What it doesn't get you is direct support for large numbers of processes or servers. Modern hardware is fast and capable, so you may not have those requirements, but if you do, you'll need something heavier weight, to reduce both management overhead and costs. (In my day job, we've done some amazing things with Kubernetes.)

The example project I'm going to use is the engine for this blog, Rhinowiki. It's useful, but simple enough to be used as a model for a packaging approach. If you're also interested in strategies for managing apps with read/write persistance (SQL) and rich client code, I have a couple other programs packaged this way with those features. Even with these, the essentials of the packaging strategy are exactly the same as what I describe here:

Everything begins with a traditional project.clj, and the project can be started locally with the usual lein run.

Once running, main immediately writes a herald log message at info level:

(defn -main [& args]
  (log/info "Starting Rhinowiki" (get-version))
  (let [config (load-config)]
    (log/debug "config" config)
    (webserver/start (:http-port config)
                     (blog/blog-routes (blog/blog-init config)))
    (log/info "end run.")))

This immediately lets you know the process has started, logs are working, and which version of the code is running. These are usually the first things verified after an install, so it's good to ensure they happen early on. This is particularly useful for software that's not interactive or running on slow hardware. (I've run some of this code on Raspberry Pi hardware that takes ten or so seconds to get to the startup herald.)

The way the version is acquired is interesting too. The call to get-version is really a macro invocation and not a function call.

(defmacro get-version []
  ;; Capture compile-time property definition from Lein
  (System/getProperty "rhinowiki.version"))

Because macros are evaluated at compile time, the macroexpansion of get-version has access to JVM properties defined at build time by Leiningen.

The next step is to pull in configuration settings using Anatoly Polinsky's https://github.com/tolitius/cprop library. cprop can do more than what I use it for here, but here, I use it to load a single EDN config file. cprop lets the name of that file be identified at startup via a system proprety, making it possible to define a file for each server, as well as a local config file specified in: project.clj.

:jvm-opts ["-Dconf=local-config.edn"]

I've also found it useful to minimize the number and power of configuration settings.

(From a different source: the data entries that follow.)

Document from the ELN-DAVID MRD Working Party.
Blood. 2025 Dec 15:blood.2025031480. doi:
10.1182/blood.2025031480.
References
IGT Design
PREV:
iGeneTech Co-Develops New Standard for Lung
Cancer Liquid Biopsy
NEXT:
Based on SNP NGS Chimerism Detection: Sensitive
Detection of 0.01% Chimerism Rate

Every setting that changes is a risk that something will break when you promote code. Every setting that doesn't change is a risk of introducing a bug in the settings code.

I also dump the configugration to a log very early in the startup process.

(log/debug "config" config)

Given the importance of configuration settings, it's occasionally important to be able to inspect the settings in use at run-time. However, this log is written at debug level, so it doesn't normally print. This reduces the risk of accidentally revealing secret keys in the log stream. Depending on the importance of those keys, there is also much more you can do to protect them, if preventing the risk is worth the effort.

After all that's done, main transfers control over to the actual application:

(webserver/start (:http-port config)
                 (blog/blog-routes (blog/blog-init config)))

With a configurable application running, the next step is to get it packaged in a way that lets us predictably install it elsewhere. The strategy here is a two step approach: build the code as an uberjar and include the uberjar in a self-contained .tar.gz as an installation pacakge.

  • The installer package contains everything needed to install the software (the one exception being the JVM itself).
  • The package name includes the version number of the software: rhinowiki-0.3.3.tar.gz.
  • Files in the installation package all have a prefix (rhinowiki-install, in this case) to confine the installation files to a single directory when installing. This is to make it easy to avoid crosstalk between multiple installers and delete installation directories after you're done with an installation.
  • There is an idempotent installation script (install.sh) at the root of the package. Running this script either creates or updates an installation.
  • The software is installed as a Linux service.

The net result of this packaging in an installation/upgrade process that works like this:

tar xzvf rhinowiki-0.3.3.tar.gz
cd rhinowiki-install
sudo service rhinowiki stop
sudo ./install.sh
sudo service rhinowiki start

To get to this point, I use the Leiningen release task and the lein-tar plugin, both originally by Phil Hagelberg. There's a wrapper script, but the essential command is lein clean && lein release $RELEASE_LEVEL. This instructs Leiningen to execute a series of tasks listed in the release-tasks key in project.clj.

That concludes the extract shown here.